Remuneration Committee

The FCA is consulting on a minor amendment to SYSC 19E.2.9R(1), which sets out the circumstances where a UCITS management company must appoint a remuneration committee. This will better align the wording of the SYSC rule with Article 14b(4) of the UCITS Directive, and it is now clear that a management company will be required to establish a remuneration committee only if it is significant in terms of all three relevant criteria:

  • its own size or size of the UCITS it manages;
  • the complexity of its internal organisation; and
  • the nature, scope and complexity of its activities.

Proposed Handbook changes resulting from the SFTR

Of relevance to this consultation are the SFTR requirements for managers of UCITS and AIFs to disclose their use of SFTs and total return swaps in the funds’ pre-contractual documents and periodic reports to investors. These requirements, in Article 13 and 14 of the SFTR, supplement existing disclosure requirements in COLL and FUND. In this CP the FCA proposes to copy out the relevant SFTR provisions into COLL and FUND to help firms comply with the new disclosure requirements. The SFTR contains other provisions which are directly applicable for managers of UCITS and AIFs but the FCA does not consider these in this CP.

The requirement to disclose SFT information in the fund’s periodic reports to investors will apply from 13 January 2017. The requirement to disclose SFT information in the funds’ pre-contractual documents will apply from 13 July 2017 to managers of funds constituted before 12 January 2016, while managers of new funds constituted since 12 January 2016 should comply with the requirements from the point when the fund has been constituted. The FCA confirms its view that new funds include new sub-funds so a new sub-fund of an existing umbrella will not benefit from the transitional measure in the SFTR.

The FCA’s proposed guidance seeks to clarify that since managers of NURS and QIS must issue a prospectus under COLL 4.2 or COLL 8.3, these managers should disclose the SFTR information in the prospectus instead of disclosing it in other pre-contractual documents.
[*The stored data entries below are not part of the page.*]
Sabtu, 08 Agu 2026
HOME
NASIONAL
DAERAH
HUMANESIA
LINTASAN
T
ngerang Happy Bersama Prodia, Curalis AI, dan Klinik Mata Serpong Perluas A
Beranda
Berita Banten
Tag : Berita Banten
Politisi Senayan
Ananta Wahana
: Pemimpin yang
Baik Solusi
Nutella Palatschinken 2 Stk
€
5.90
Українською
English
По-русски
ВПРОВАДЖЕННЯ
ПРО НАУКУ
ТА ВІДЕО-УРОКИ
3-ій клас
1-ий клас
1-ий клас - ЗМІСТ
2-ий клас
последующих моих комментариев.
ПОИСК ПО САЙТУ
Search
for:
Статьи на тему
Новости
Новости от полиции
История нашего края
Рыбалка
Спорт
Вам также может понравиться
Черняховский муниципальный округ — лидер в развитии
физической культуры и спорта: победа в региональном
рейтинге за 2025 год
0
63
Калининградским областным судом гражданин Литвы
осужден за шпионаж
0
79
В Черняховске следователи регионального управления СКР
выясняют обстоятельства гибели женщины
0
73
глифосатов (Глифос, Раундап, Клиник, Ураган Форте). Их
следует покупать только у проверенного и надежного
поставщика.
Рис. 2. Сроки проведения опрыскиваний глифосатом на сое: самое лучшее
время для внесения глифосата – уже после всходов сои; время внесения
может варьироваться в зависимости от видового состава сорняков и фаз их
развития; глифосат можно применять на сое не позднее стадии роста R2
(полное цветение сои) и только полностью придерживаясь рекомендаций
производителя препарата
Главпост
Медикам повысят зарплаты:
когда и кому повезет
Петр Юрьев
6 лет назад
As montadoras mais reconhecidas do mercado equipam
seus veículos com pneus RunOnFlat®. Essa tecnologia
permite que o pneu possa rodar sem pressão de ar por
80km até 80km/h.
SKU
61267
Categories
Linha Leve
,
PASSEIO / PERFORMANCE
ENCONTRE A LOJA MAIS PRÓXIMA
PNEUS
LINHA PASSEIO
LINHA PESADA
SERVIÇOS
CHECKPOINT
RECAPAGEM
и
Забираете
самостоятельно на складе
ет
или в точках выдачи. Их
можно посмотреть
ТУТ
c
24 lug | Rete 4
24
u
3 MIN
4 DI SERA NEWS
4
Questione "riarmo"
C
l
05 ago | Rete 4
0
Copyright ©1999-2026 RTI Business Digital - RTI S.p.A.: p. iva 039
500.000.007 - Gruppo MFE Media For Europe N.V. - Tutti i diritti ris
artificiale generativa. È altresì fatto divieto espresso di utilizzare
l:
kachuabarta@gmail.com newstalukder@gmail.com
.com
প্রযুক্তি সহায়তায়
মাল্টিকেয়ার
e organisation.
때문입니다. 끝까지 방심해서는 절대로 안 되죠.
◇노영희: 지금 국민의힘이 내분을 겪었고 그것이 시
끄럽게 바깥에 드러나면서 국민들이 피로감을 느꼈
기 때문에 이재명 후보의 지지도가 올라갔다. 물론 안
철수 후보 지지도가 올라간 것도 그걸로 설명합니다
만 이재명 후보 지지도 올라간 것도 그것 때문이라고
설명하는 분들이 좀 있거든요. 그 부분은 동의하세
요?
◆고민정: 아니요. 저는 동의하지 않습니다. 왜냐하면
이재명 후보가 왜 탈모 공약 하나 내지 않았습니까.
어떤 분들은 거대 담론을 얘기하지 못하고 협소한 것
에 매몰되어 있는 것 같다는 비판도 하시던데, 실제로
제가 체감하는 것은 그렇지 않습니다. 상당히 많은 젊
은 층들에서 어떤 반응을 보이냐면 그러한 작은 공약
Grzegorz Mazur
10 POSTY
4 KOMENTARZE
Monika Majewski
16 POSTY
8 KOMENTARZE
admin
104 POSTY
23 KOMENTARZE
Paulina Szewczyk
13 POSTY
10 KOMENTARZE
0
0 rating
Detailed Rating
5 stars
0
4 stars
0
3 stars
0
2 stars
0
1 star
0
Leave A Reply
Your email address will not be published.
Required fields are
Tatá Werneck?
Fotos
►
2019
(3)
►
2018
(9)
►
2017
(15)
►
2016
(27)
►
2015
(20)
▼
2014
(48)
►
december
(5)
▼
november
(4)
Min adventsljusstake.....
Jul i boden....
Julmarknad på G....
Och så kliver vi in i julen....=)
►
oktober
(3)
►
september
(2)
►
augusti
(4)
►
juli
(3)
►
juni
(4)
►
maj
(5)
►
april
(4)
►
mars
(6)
It believes that investors and managers will both benefit from having the SFTR disclosure alongside the other relevant information about the fund and the fund manager in the prospectus.

The FCA also clarifies that firms which are not using, or which are not authorised to use, SFTs or total return swaps are not required to make any disclosures under Articles 13 and 14 of the SFTR.

Next Steps

Comments on the proposals are due by 19 July 2016. This period will allow the FCA time to finalise its rules and guidance before the UCITS Regulation takes effect on 13 October 2016. The FCA intends to publish a policy statement in the third quarter of 2016. It is also worth noting that this summer the FCA intends to publish a policy statement to Part III of CP 15/27 which covers “miscellaneous changes” to fund regulation, including changes that will have an impact on UCITS.